Not long after we got our house last year, I was standing outside on a late spring night and staring at the moon. I thought about all the times I wanted to give up, all the times I thought there was nothing in life for me but pain. I thought and realized… those years in my life are something I would never wish on anyone, but at the same time they brought me on a path that found me immense joy and satisfaction with many parts of my life. I had found love and friends, and I was standing on the porch of my home on a perfect breezy spring night (my favorite kind of weather) and soaking in LIFE.

Depression lied to me. I believed it. Until I decided that, even if I believed it, I had to hold on to find out. And what a simple but beautiful outcome lay ahead. The thought that I nearly threw it all away… it wouldn’t have just affected my life, but more people around me than I was capable of noticing at the time, and all the people whose lives I wouldn’t be a part of now.

It sounds cliche but… it gets better. And if you think it won’t, please, give it the chance to try.

This post is part of the Beauty of a Woman BlogFest.

Don’t forget to read part two of this post, “An Unlikely Role Model,” posted today as well. That one is a lot more fun and unexpected… in a good way!

boaw-2013

4 thoughts on “Beauty of a Woman BlogFest: Part 1 – The Confession

  1. Tameri Etherton February 22, 2013 at 2:14 pm Reply

    Aw, Lissa. You’re such an amazing woman. Thank you for sharing your pain with us ~ and for encouraging others in this situation to just talk to someone. I love when you say depression lies to us. It does. That you are able to recognize it now is fabulous. I’m so happy you never gave up. If you had, I wouldn’t know you and trust me, you’ve been a source of light in my life many, many times. Thank you for being.

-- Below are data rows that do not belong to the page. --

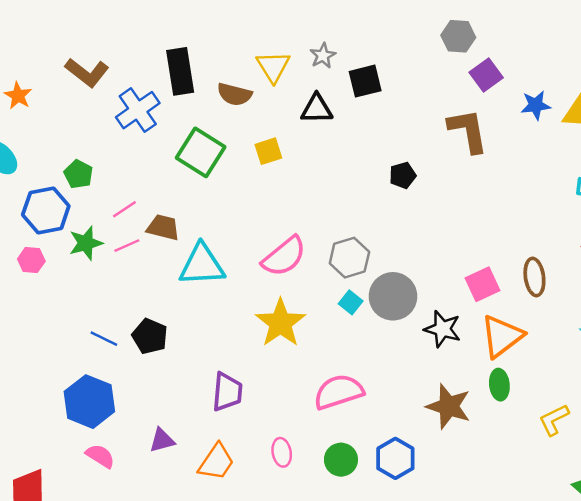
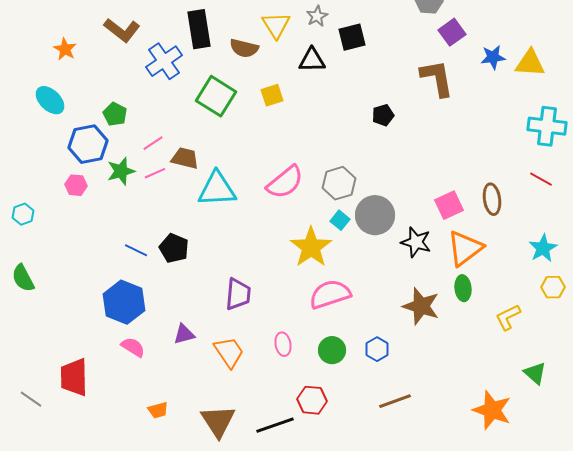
yellow star: (280, 323) -> (311, 247), moved
blue hexagon: (395, 458) -> (377, 349), size x0.7
orange trapezoid: (216, 462) -> (229, 352), turned -68

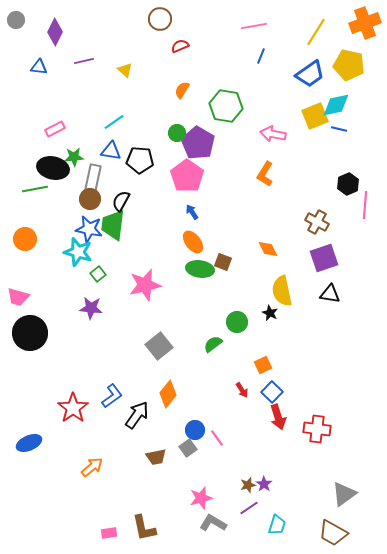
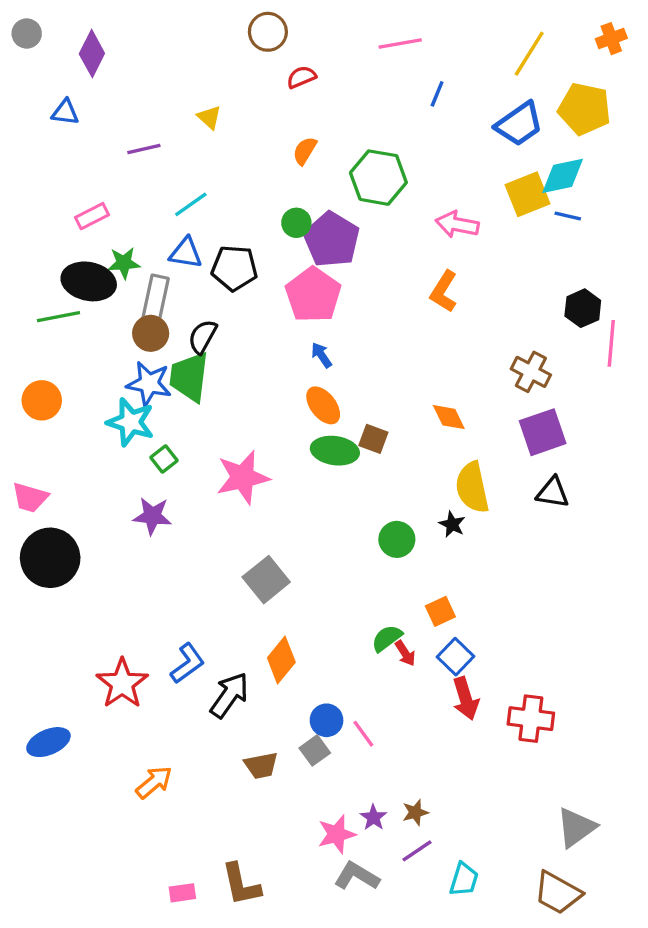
orange cross: (365, 23) -> (611, 39), size x0.6
pink line: (254, 26) -> (400, 44), moved
purple line: (84, 61) -> (144, 149), moved
green semicircle: (213, 344) -> (387, 638), moved
purple star: (264, 484) -> (373, 817), moved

  2. Audrey Kalman February 22, 2013 at 5:22 pm Reply

    Despite your distance from it, I’m sure this couldn’t have been easy to write and share. Thank you, and I hope it gives something for those in similar situations to grab onto in their dark moments.

  3. Kassandra Lamb February 23, 2013 at 8:00 pm Reply

    Depression lies to us. That is the best way I have ever heard that said. Yes, it does. It tells us that life is worse than it is, that we are worthless and that things will never get better. I’m so glad you hung in there long enough to discover those were lies! Thanks so much for sharing your story. I know it will help others who might still be believing the lies.

  4. Sue February 24, 2013 at 12:40 am Reply

    Your comment about depression lying to you- so very true!! I tell people this all the time, having battled depression off and on since my son was born – (21 years ago now). The way you feel when you are depressed is not a reflection of the truth. Once I learned that, it made it easier to hang on because the cliche is right on too- it DOES get better. Thank you for sharing your journey.